One of my best gal-pals in college had a long standing birthday tradition. Every year, she wrote a letter to herself, to be opened on her birthday next year. She would read last year’s letter, reflect on the year, and write the letter to her next year self. I really love birthdays – much more than New Years, it seems like such a perfect opportunity to reflect on the year. It’s a day all about you (which is funny, if you think about it, given that it was a huge day in the life of the person who birthed you).
As a teenager, the thing I feared most was mediocrity. I chased accolades and awards. I pondered the meaning of my life a lot, wondering what I would leave behind. Recently, though, I’ve started thinking that living a meaningful life is not about how many accomplishments I rack up. It’s not about if people remember my name. Maybe it’s about living a life that seems meaningful and fulfilling to me, even if it doesn’t add up to a long resume.
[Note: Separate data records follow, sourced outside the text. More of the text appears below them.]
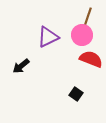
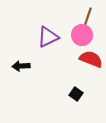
black arrow: rotated 36 degrees clockwise
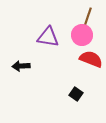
purple triangle: rotated 35 degrees clockwise
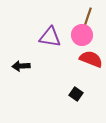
purple triangle: moved 2 px right
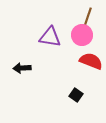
red semicircle: moved 2 px down
black arrow: moved 1 px right, 2 px down
black square: moved 1 px down
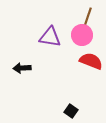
black square: moved 5 px left, 16 px down
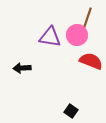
pink circle: moved 5 px left
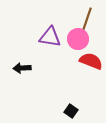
pink circle: moved 1 px right, 4 px down
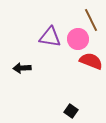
brown line: moved 4 px right, 1 px down; rotated 45 degrees counterclockwise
It’s impossible to know exactly what it is that we leave behind, anyways. Writers leave behind books and plays and poems, musicians leave behind music, scientists leave behind research… but what that body of work means to an individual or to your field is impossible to gauge (unless you’re Einstein). My cousin recently told me that she met one of my mom’s nurses, who remembered my mom and our family from over 10 years ago. While she certainly had academic and professional achievements, what my mom left this nurse with was something else entirely.
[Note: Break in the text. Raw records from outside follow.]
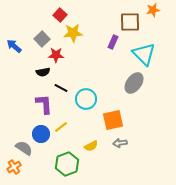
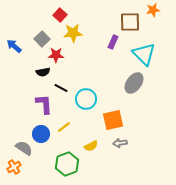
yellow line: moved 3 px right
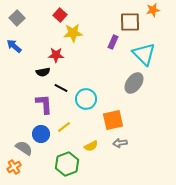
gray square: moved 25 px left, 21 px up
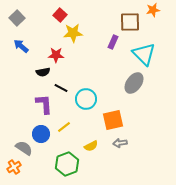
blue arrow: moved 7 px right
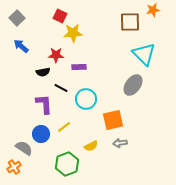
red square: moved 1 px down; rotated 16 degrees counterclockwise
purple rectangle: moved 34 px left, 25 px down; rotated 64 degrees clockwise
gray ellipse: moved 1 px left, 2 px down
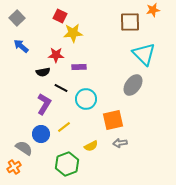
purple L-shape: rotated 35 degrees clockwise
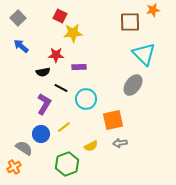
gray square: moved 1 px right
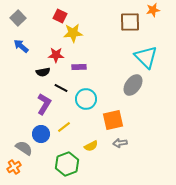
cyan triangle: moved 2 px right, 3 px down
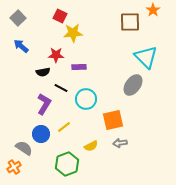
orange star: rotated 24 degrees counterclockwise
Since Eli was born, I’ve worked part time. I haven’t run any races, made any big presentations, or won any awards. Maybe that stuff will change, as he gets older. I think what I’m trying to say is that I’m glad I have this time with him. I’m inwardly focused right now, and that’s good – because that is meaningful to me. My goal for this year is to do more things that I find meaningful or enjoyable. I want to build upon the things that are really important to me. I’ve spent a lot of my life worried about what others think of me; screw that noise. I want to focus on what I think of me.
But for now… pastel funfetti cupcakes.